The product team recommended launching anyway.
“This is how products get built and developed in the digital age,” a Washington Post spokesperson told Tani. The company described the release as a “Beta” that would continue to improve.
Post staff described errors ranging from pronunciation problems to misattributed and fabricated quotes. The AI tool also inserted commentary, sometimes presenting a source’s quotes as the newspaper’s own position.
Editorial leaders pushed back hard. Post head of standards Karen Pensiero wrote to staff that the mistakes have been “frustrating for all of us.”
One editor was more direct in Slack messages shared with Semafor: “It is truly astonishing that this was allowed to go forward at all. Never would I have imagined that the Washington Post would deliberately warp its own journalism and then push these errors out to our audience at scale.”
The timing is particularly awkward. The launch came days after the White House created a site attacking journalists, with Post reporters among those targeted.

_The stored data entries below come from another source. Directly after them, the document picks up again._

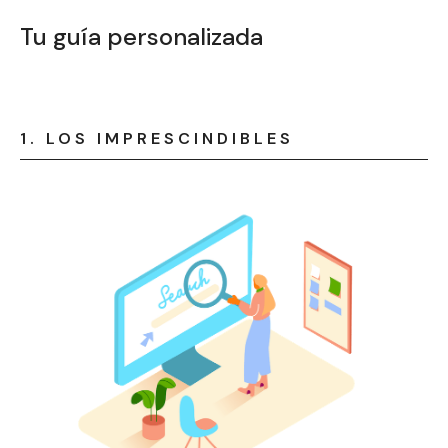
Tu guía personalizada
1. LOS IMPRESCINDIBLES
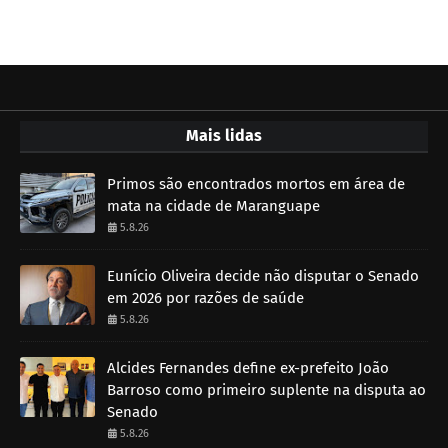
Mais lidas
Primos são encontrados mortos em área de
mata na cidade de Maranguape
5.8.26
Eunício Oliveira decide não disputar o Senado
em 2026 por razões de saúde
5.8.26
Alcides Fernandes define ex-prefeito João
Barroso como primeiro suplente na disputa ao
Senado
5.8.26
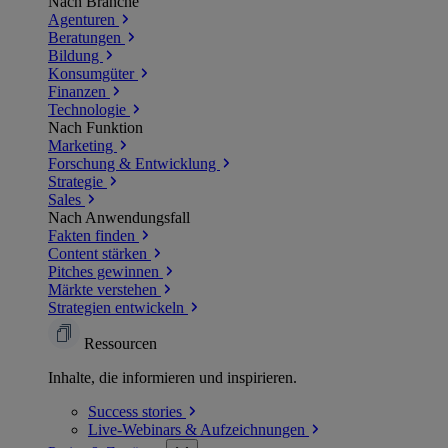
Nach Branche
Agenturen
Beratungen
Bildung
Konsumgüter
Finanzen
Technologie
Nach Funktion
Marketing
Forschung & Entwicklung
Strategie
Sales
Nach Anwendungsfall
Fakten finden
Content stärken
Pitches gewinnen
Märkte verstehen
Strategien entwickeln
Ressourcen
Inhalte, die informieren und inspirieren.
Success
stories
Live-Webinars &
Aufzeichnungen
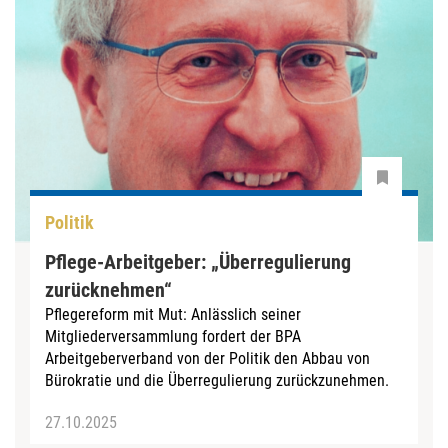
Politik
Pflege-Arbeitgeber: „Überregulierung
zurücknehmen“
Pflegereform mit Mut: Anlässlich seiner
Mitgliederversammlung fordert der BPA
Arbeitgeberverband von der Politik den Abbau von
Bürokratie und die Überregulierung zurückzunehmen.
27.10.2025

The Post isn’t alone in chasing AI audio. Yahoo released a similar product the same week. Google’s NotebookLM podcast generator became an early breakout AI tool. But most news organizations have kept AI behind the scenes, wary of handing their reader relationships to unreliable technology.
For the Post, already struggling with subscriber losses and talent departures, the gamble on AI-generated content represents a bet that iteration can outpace reputational risk.